Saved data entries.

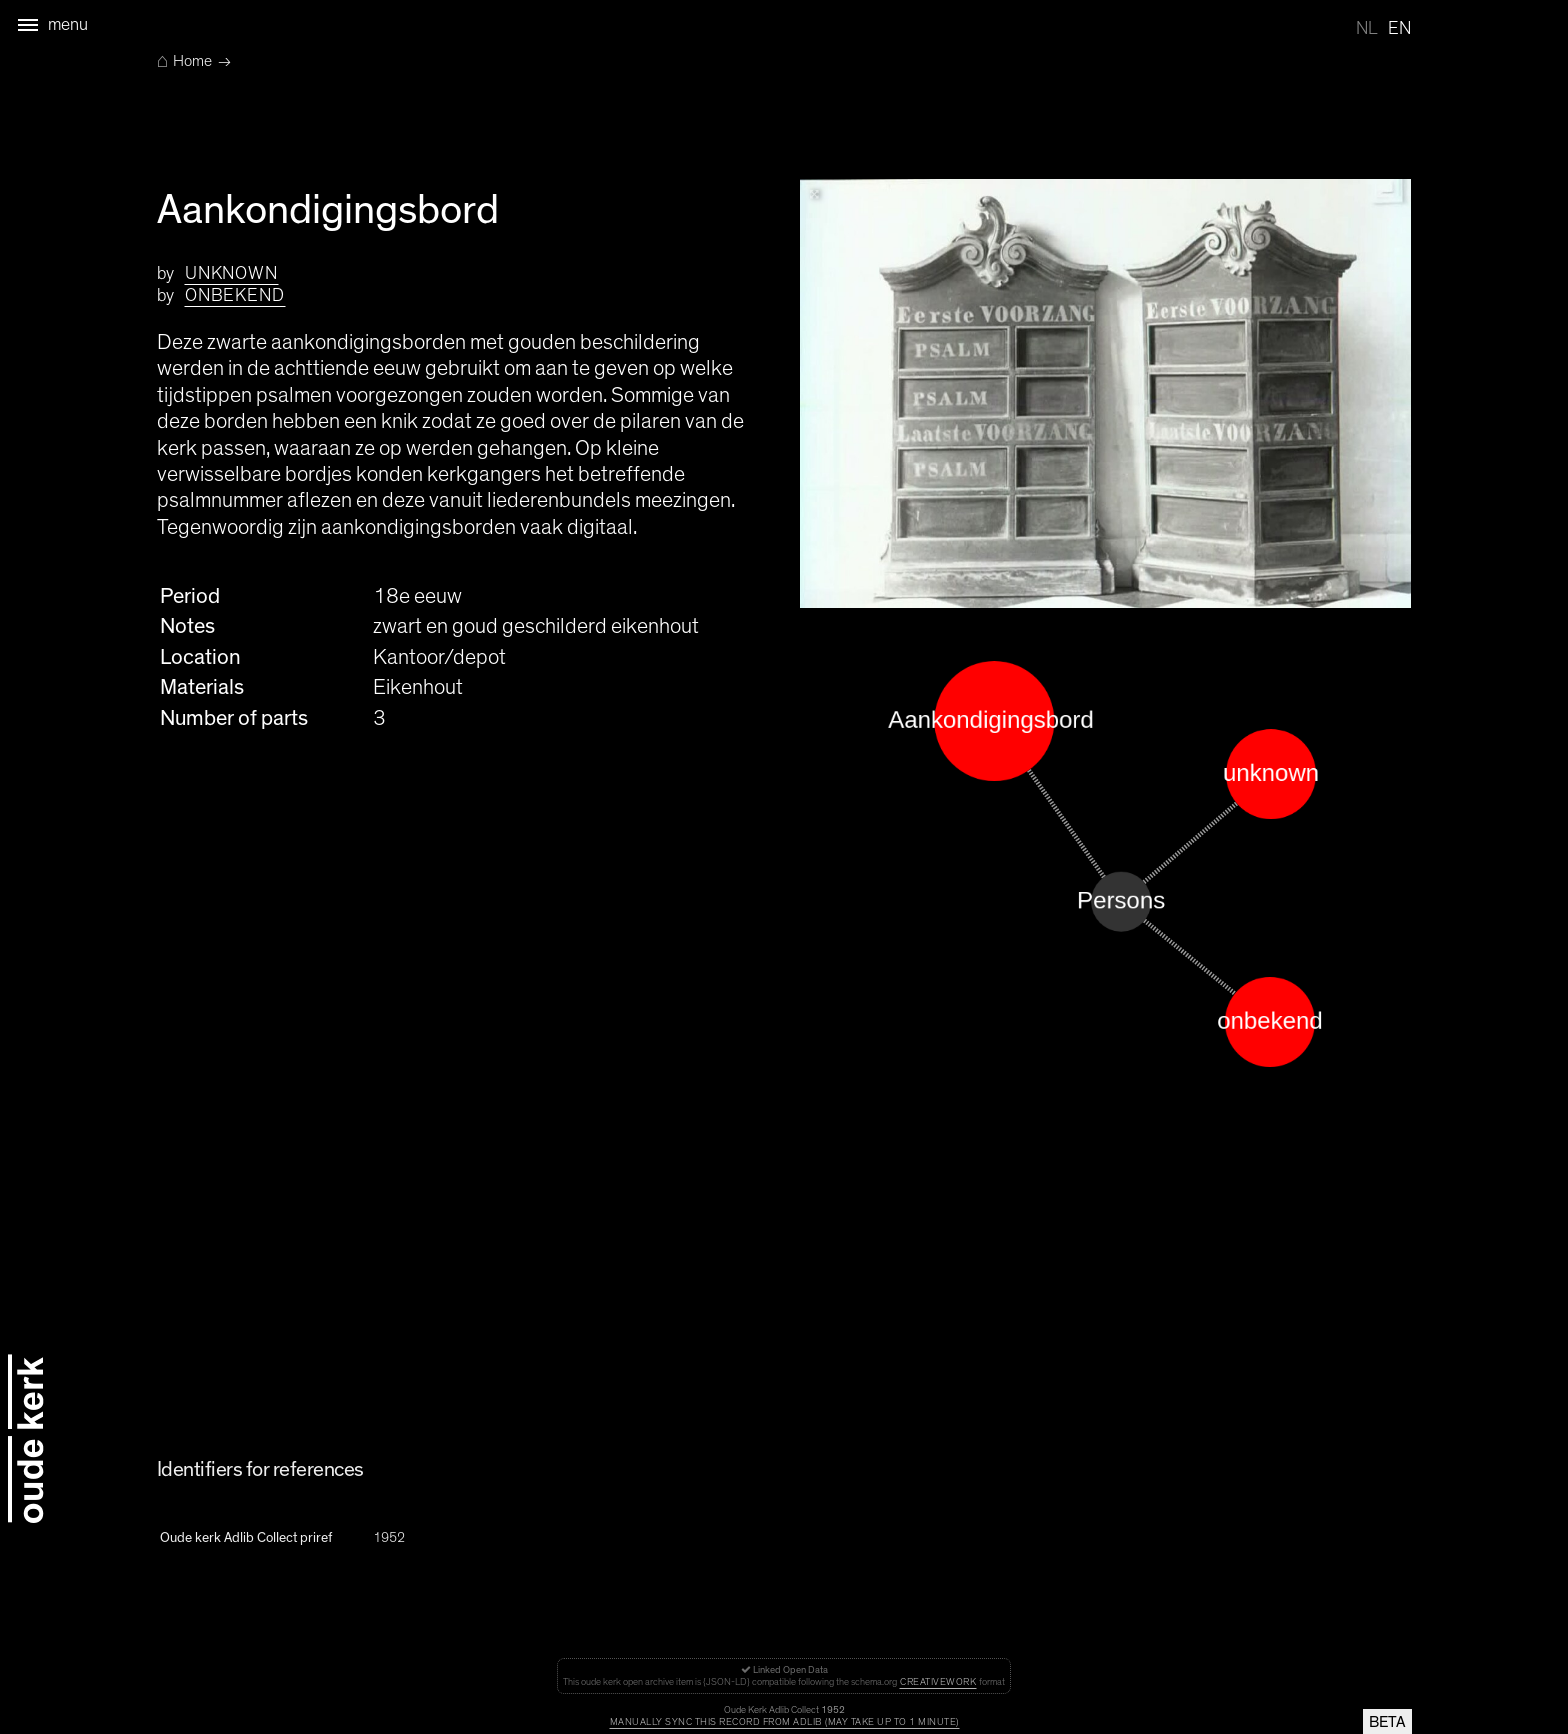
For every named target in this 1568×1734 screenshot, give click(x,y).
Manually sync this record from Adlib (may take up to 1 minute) (784, 1722)
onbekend (235, 296)
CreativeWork (938, 1682)
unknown (231, 274)
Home (184, 61)
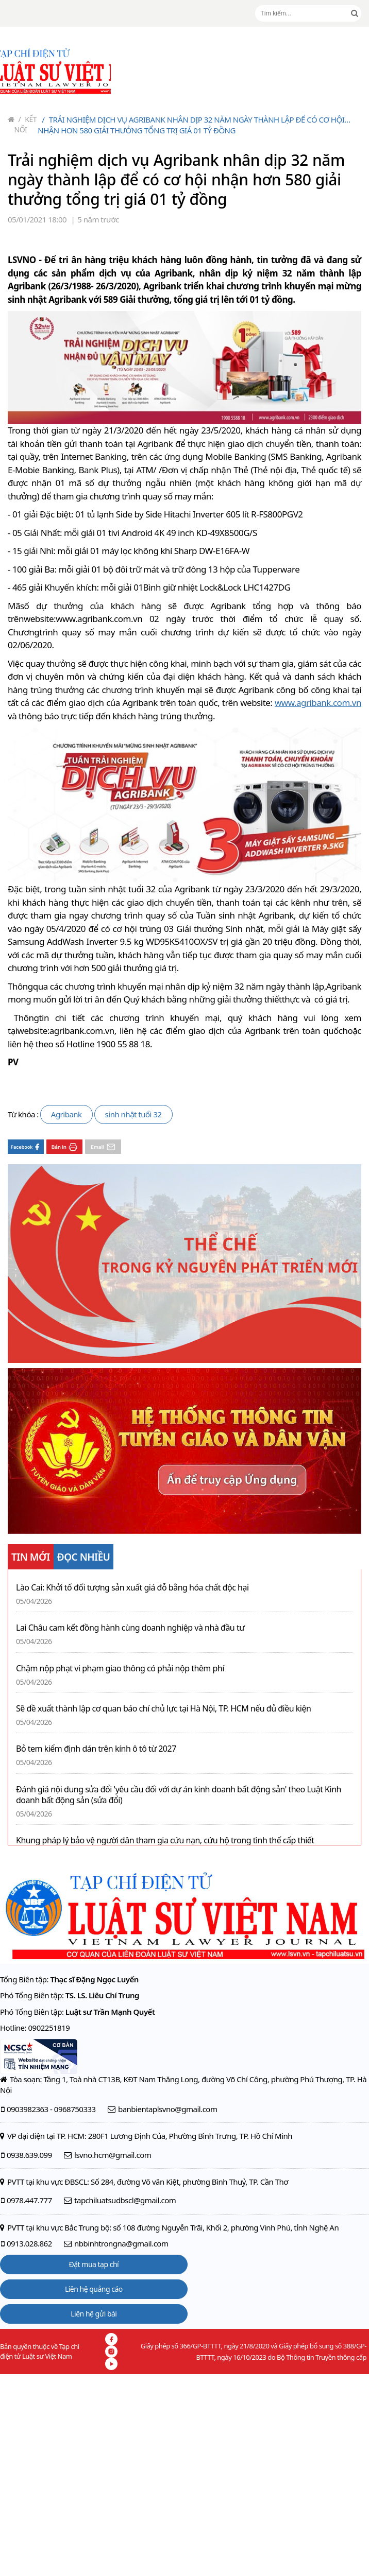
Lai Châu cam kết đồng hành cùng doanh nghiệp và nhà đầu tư (130, 1627)
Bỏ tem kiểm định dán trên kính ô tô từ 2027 (96, 1748)
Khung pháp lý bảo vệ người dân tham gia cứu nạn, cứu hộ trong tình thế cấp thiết (165, 1840)
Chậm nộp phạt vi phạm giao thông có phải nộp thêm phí (120, 1668)
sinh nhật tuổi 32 (133, 1114)
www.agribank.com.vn (318, 702)
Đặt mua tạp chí (94, 2264)
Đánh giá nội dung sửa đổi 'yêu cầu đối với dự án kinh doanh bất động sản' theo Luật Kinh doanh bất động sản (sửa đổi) (178, 1795)
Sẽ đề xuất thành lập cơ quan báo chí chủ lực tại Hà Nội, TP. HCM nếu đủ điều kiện (163, 1708)
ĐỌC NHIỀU (83, 1557)
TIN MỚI (30, 1557)
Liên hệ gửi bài (93, 2314)
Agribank (66, 1114)
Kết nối (25, 124)
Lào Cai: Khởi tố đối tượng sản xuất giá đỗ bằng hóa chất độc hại (132, 1587)
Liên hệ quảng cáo (94, 2289)
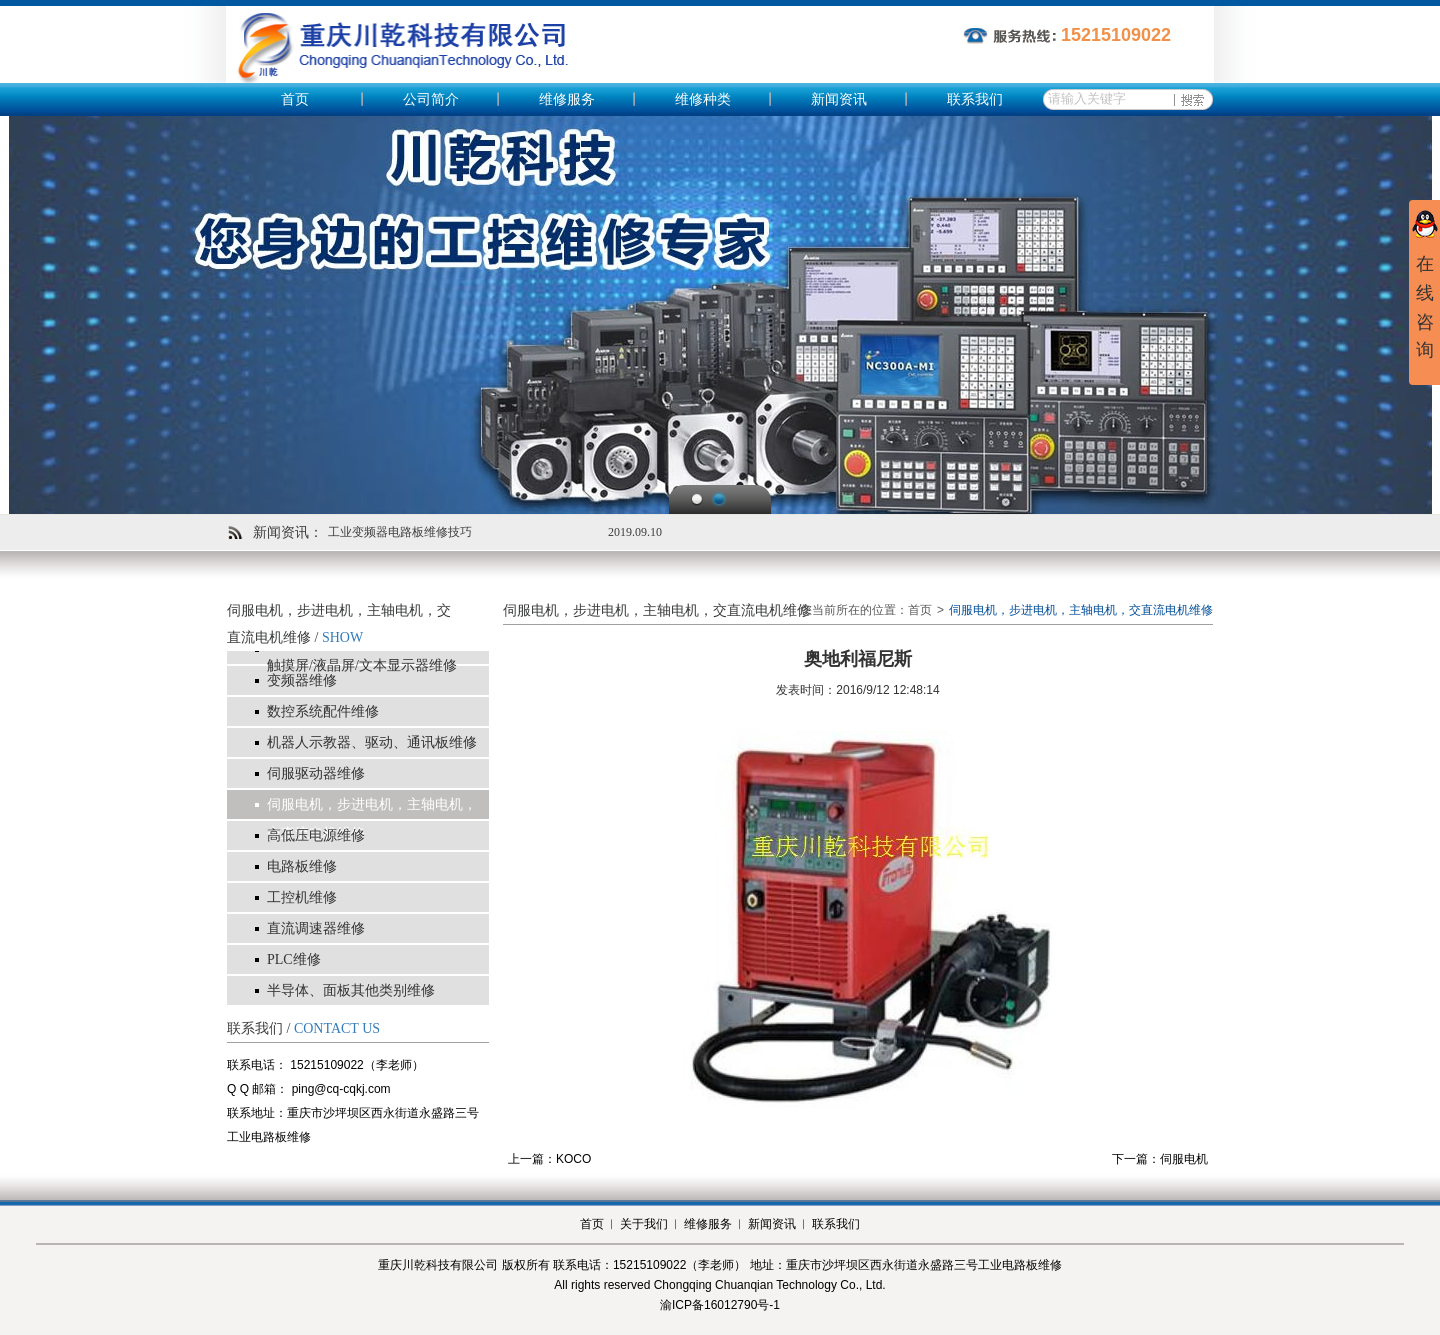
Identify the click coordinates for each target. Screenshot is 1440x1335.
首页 (295, 99)
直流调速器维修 (316, 928)
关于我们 (644, 1224)
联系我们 (975, 99)
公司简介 (431, 99)
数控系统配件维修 (323, 711)
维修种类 (703, 99)
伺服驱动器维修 (316, 773)
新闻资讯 (839, 99)
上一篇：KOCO (549, 1159)
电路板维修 (302, 866)
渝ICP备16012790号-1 (720, 1305)
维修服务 (567, 99)
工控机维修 (302, 897)
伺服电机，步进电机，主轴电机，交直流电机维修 (372, 819)
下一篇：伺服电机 (1160, 1159)
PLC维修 (294, 959)
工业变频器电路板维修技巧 (400, 532)
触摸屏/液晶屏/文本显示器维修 (362, 665)
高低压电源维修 (316, 835)
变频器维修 (302, 680)
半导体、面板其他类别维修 (351, 990)
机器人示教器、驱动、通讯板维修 (372, 742)
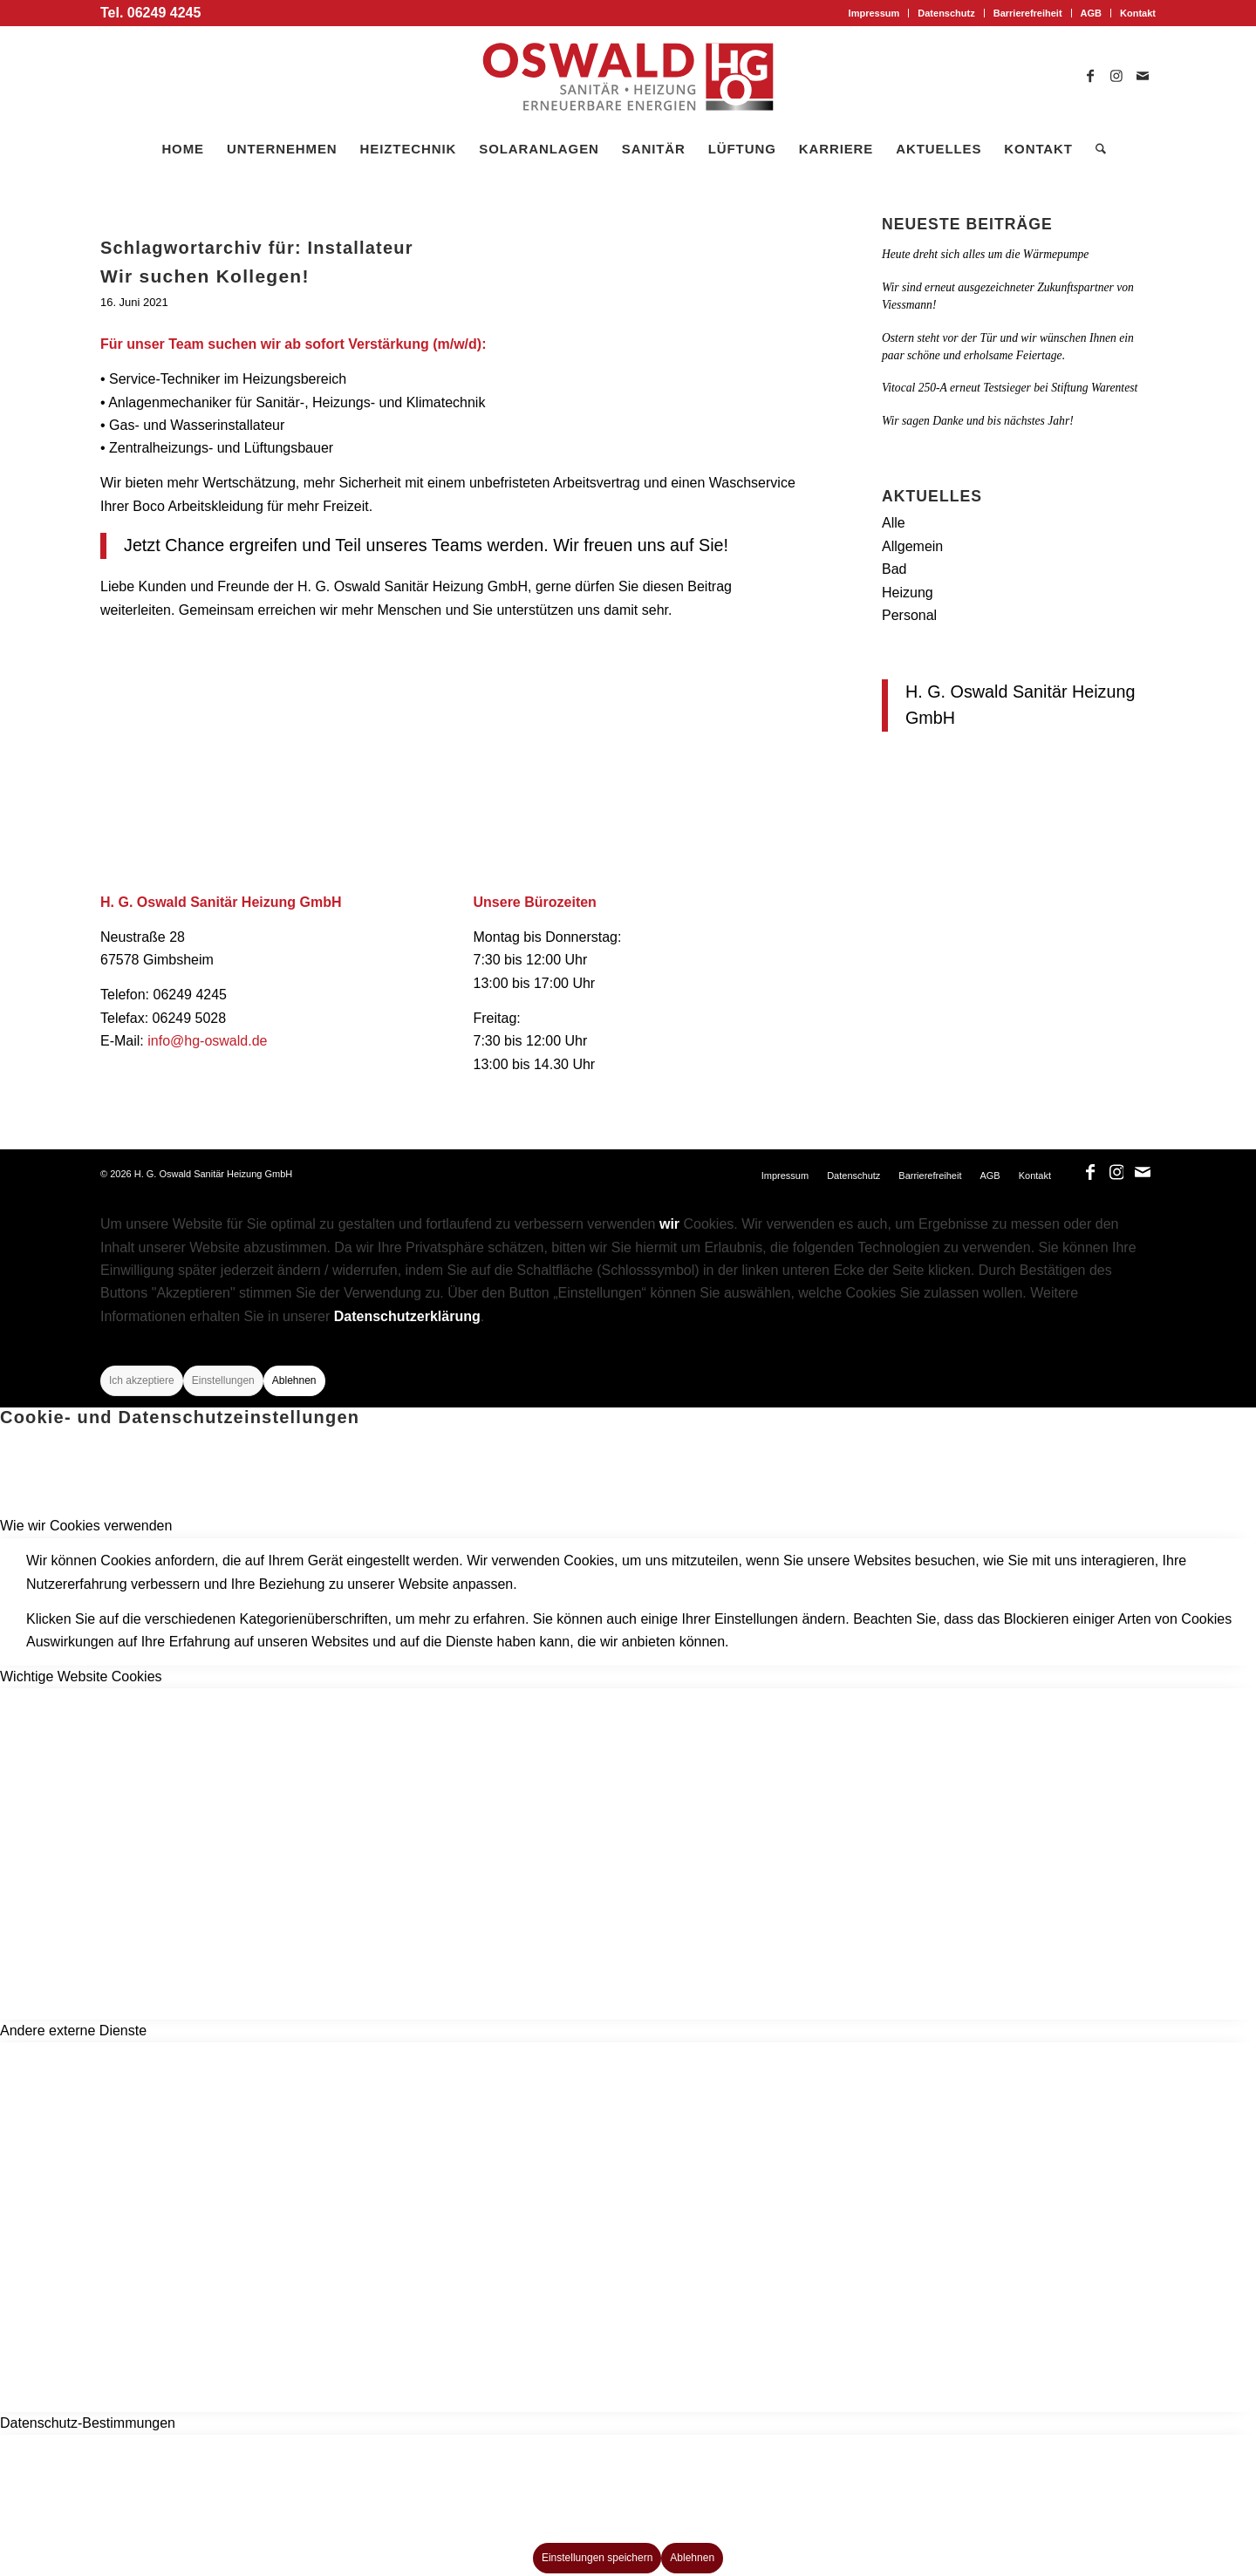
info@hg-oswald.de (207, 1040)
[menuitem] (875, 13)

Your task. If a line in the entries above contains the word "target", copy it.

Solved exercise.
For every named target in this 1568×1734 screenshot, give click(x,y).
Identify the click coordinates for each target. Screenshot is 1440x1335.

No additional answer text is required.